ASSIGNED TASK: Lines containing "Dzienniki": state how many there are in these entries, and write only that number.

*** MATERIAL FOR THE TASK

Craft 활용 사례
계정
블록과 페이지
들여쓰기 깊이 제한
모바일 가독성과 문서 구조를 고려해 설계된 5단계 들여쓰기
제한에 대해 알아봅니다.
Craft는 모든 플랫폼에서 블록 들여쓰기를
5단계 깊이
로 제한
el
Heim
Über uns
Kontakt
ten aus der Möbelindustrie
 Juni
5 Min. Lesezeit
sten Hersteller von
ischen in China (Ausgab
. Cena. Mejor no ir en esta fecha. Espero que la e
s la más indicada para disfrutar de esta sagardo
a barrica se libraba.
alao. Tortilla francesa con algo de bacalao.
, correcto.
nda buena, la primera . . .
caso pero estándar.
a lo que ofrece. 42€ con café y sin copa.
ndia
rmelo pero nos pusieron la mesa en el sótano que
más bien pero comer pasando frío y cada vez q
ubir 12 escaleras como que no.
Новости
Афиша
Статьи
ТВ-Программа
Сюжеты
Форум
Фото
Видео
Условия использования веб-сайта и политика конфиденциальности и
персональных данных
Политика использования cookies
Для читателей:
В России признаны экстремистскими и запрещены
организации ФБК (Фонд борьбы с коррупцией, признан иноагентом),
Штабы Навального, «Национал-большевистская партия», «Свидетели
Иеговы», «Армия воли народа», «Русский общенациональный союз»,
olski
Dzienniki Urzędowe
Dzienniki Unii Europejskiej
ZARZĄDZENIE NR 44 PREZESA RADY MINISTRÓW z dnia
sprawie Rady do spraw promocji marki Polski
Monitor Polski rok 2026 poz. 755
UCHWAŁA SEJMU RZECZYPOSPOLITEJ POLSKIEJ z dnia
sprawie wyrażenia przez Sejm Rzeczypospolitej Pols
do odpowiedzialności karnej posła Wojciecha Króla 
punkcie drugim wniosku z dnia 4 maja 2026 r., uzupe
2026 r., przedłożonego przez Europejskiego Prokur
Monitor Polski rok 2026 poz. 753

******

SOLUTION FOR THIS EXERCISE: 2